Friday 16 September 2011

Because I'm a Woman: the Enjoli Generation

(Warning: fever-induced rambling. Just saying.)





The late 70s-into-the-80s was a time of real cultural schizophrenia: women could work, make the money, have it all, and still have the time/energy to dab perfume behind their ears while slipping, braless, into a little white satiny number before flinging open the door when their men came home. Want proof? Watch this: http://www.youtube.com/watch?v=jA4DR4vEgrs. I was brought up on this stuff. It made no sense; no one could possibly do all of those things and still look happy and have her hair brushed. Or maybe I just suspected what I now know to be true: I didn't plan to have the energy or inclination to prance subserviently around a man after a day spent running the world. No thanks.

By the time I saw my first Enjoli commercial, I knew that pretty nearly everything I had ever been told about the way I looked and other people looked was a lie. There was a lot of this:

'Your insides matter more than your outsides.'
'Beautiful is as beautiful does.'
'How a woman treats other people is more important than how she looks.'
'A mother's first priority is taking care of her family, and if she can look nice too, that's fine.'

But it didn't quite ring true. What I saw, rather than heard, was that my mother would not leave the house without lipstick on, and that she spent at least an hour getting ready to go out before we went anywhere, and we were always running slightly late because she kept re-checking her hair, her makeup, her accessories. What I felt was that I was a resounding disappointment, reading as much as I did was weird, having a scientific/writerly disposition was even more horrifying, and what my mother had really wanted was a cheerleader with long ringlets. I loved her, and accepted that this was one of her blind spots, but it hurt like hell not to be seen as me, for me.

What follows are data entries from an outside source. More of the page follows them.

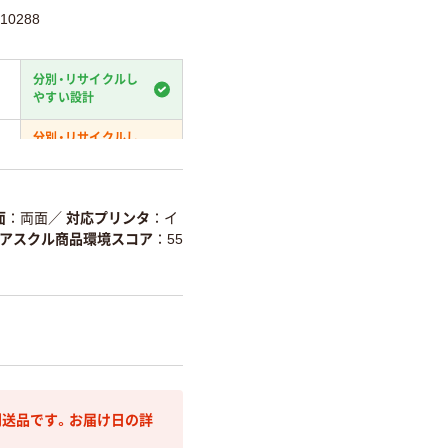
10288
分別・リサイクルし
やすい設計
分別・リサイクルし
やすい設計
温室効果ガスなどの
削減
面
両面
／
対応プリンタ
イ
アスクル商品環境スコア
55
詳細「
アスクル商品環境スコ
送品です。お届け日の詳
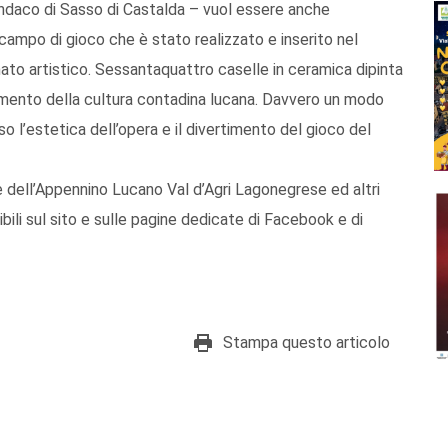
indaco di Sasso di Castalda – vuol essere anche
l campo di gioco che è stato realizzato e inserito nel
ianato artistico. Sessantaquattro caselle in ceramica dipinta
mento della cultura contadina lucana. Davvero un modo
rso l’estetica dell’opera e il divertimento del gioco del
 dell’Appennino Lucano Val d’Agri Lagonegrese ed altri
ibili sul sito e sulle pagine dedicate di Facebook e di
Stampa questo articolo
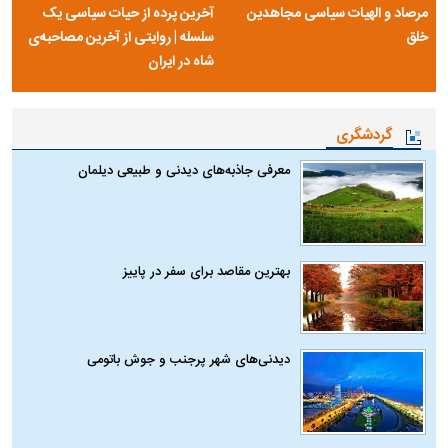
مرصاد و الهیات سیاسی مجاهدین
آخرین پرده از حیات سیاسی یک
خلق
سلسله | روایتی از آخرین مصاحبه‌ی
شاه در ایران
گردشگری
معرفی جاذبه‌های دیدنی و طبیعی دیلمان
بهترین مقاصد برای سفر در پاییز
دیدنی‌های شهر پرجنب و جوش باتومی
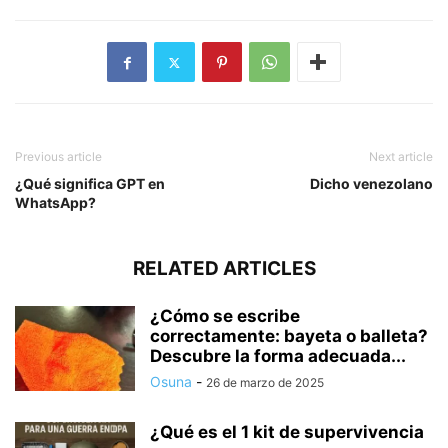
Previous article
Next article
¿Qué significa GPT en
Dicho venezolano
WhatsApp?
RELATED ARTICLES
¿Cómo se escribe
correctamente: bayeta o balleta?
Descubre la forma adecuada...
Osuna
-
26 de marzo de 2025
¿Qué es el 1 kit de supervivencia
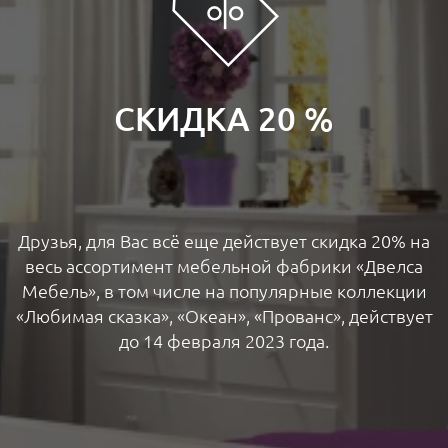
СКИДКА 20 %
Друзья, для Вас всё еще действует скидка 20% на
весь ассортимент мебельной фабрики «Двелса
Мебель», в том числе на популярные коллекции
«Любимая сказка», «Океан», «Прованс», действует
до 14 февраля 2023 года.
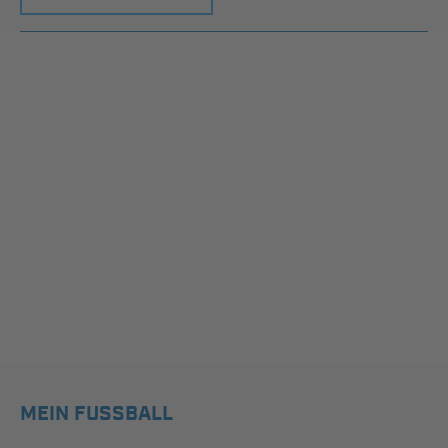
MEIN FUSSBALL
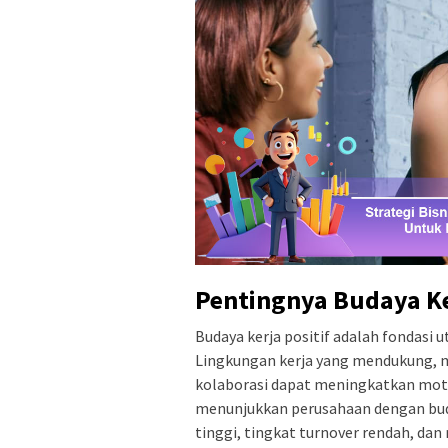
Pentingnya Budaya Ker
Budaya kerja positif adalah fondasi 
Lingkungan kerja yang mendukung, 
kolaborasi dapat meningkatkan motiva
menunjukkan perusahaan dengan buday
tinggi, tingkat turnover rendah, dan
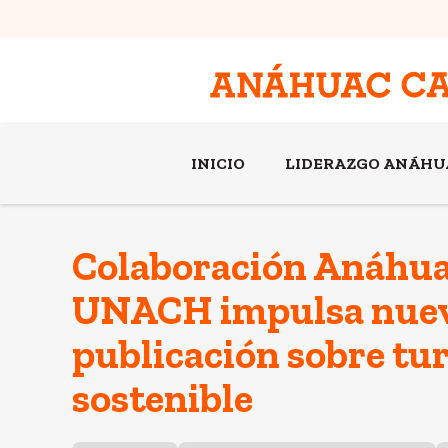
INICIO
LIDERAZGO ANÁHU
Colaboración Anáhu
UNACH impulsa nue
publicación sobre tu
sostenible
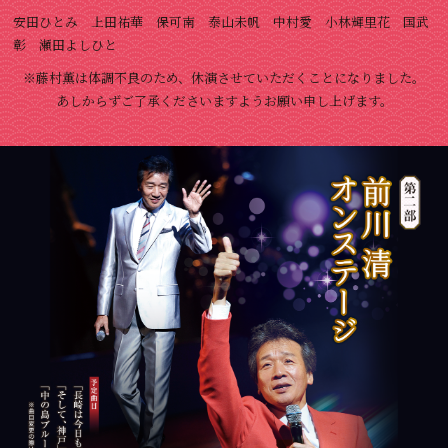
安田ひとみ 上田祐華 保可南 泰山未帆 中村愛 小林輝里花 国武
彰 瀬田よしひと
※藤村薫は体調不良のため、休演させていただくことになりました。
あしからずご了承くださいますようお願い申し上げます。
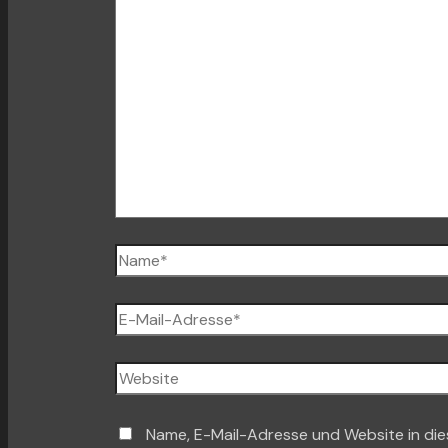
Name*
E-
Mail-
Adresse*
Website
Name, E-Mail-Adresse und Website in di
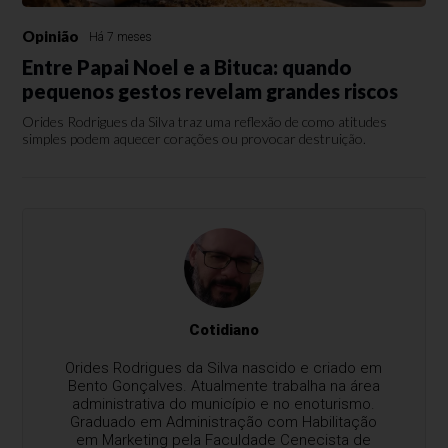
Opinião
Há 7 meses
Entre Papai Noel e a Bituca: quando
pequenos gestos revelam grandes riscos
Orides Rodrigues da Silva traz uma reflexão de como atitudes
simples podem aquecer corações ou provocar destruição.
Cotidiano
Orides Rodrigues da Silva nascido e criado em
Bento Gonçalves. Atualmente trabalha na área
administrativa do município e no enoturismo.
Graduado em Administração com Habilitação
em Marketing pela Faculdade Cenecista de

I had understood when I was much, much younger that feminism was about being equal, even though we didn't all look like Farrah Fawcett, and were not all married to the 6 Million Dollar Man (aka Lee Majors). I thought feminism was for all of us, that, as Julie Bindel says so eloquently in her piece in the New Statesman from 8/8/11, that "feminism has an ideology and a goal. It is not about personal liberty and freedom, but the emancipation from oppression and tyranny for ALL women, whatever our race or class." (See http://www.newstatesman.com/blogs/the-staggers/2011/08/fun-feminism-women-feminist for the whole article, and follow her on Twitter: @bindelj).

 I find, despite being enlightened, that I am also a bit disappointed that I didn't ever look even a little bit like Farrah, and never will, and now have a Dead Leg (and he is SO UNATTRACTIVE AND COOPERATIVE THAT I AM ASHAMED TO KNOW HIM.). I will admit that I have my shallow side. I am not, and will not ever be, what Bindel terms a 'fun feminist,' however, and will always be horrified by today's version of the Enjoli myth, aka the Reality TV Show, and the pornification of women that goes along with this. We were just starting to get some traction, and now all we talk about are Michelle Obama's arms. This needs to change, and it needs to change now. I suspect Farrah wanted to be more than a poster or a pair of boobs, and wish that she had been able to be as smart or driven or whatever she was, as she was.